EXERCISE BRIEF:
Your response should consist of one number, the count of lines below that contain "affiliates".

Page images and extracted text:

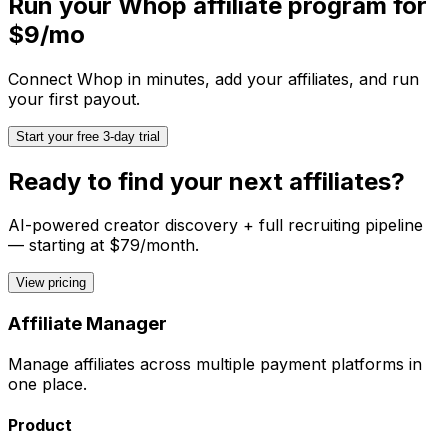
Run your
Whop
affiliate program for
$9/mo
Connect
Whop
in minutes, add your affiliates, and run
your first payout.
Start your free 3-day trial
Ready to find your next affiliates?
AI-powered creator discovery + full recruiting pipeline
— starting at $79/month.
View pricing
Affiliate Manager
Manage affiliates across multiple payment platforms in
one place.
Product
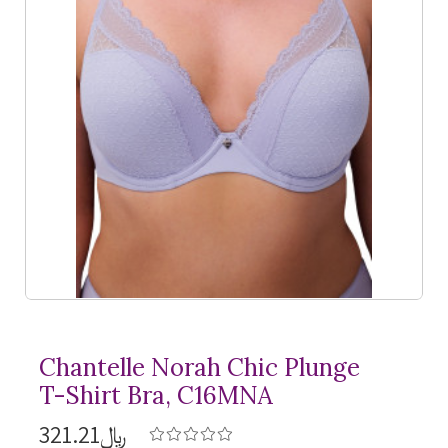
Chantelle Norah Chic Plunge
T-Shirt
Bra, C16MNA
﷼321.21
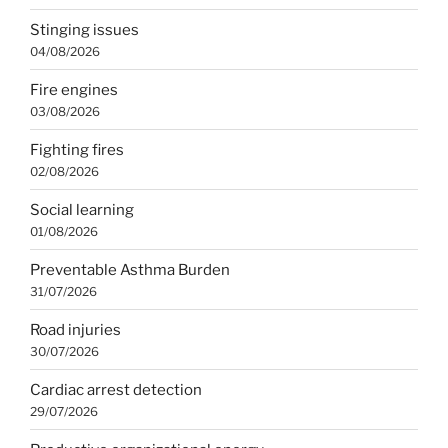
Stinging issues
04/08/2026
Fire engines
03/08/2026
Fighting fires
02/08/2026
Social learning
01/08/2026
Preventable Asthma Burden
31/07/2026
Road injuries
30/07/2026
Cardiac arrest detection
29/07/2026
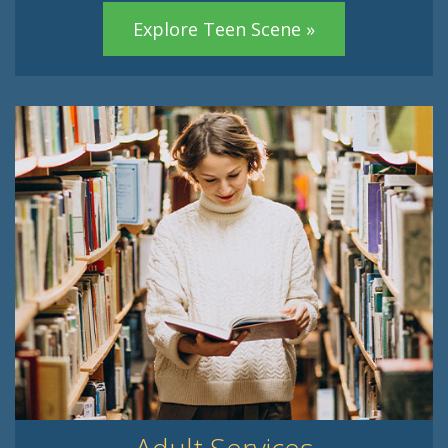
Explore Teen Scene »
Adult Services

RESULT FOR THIS EXERCISE:
3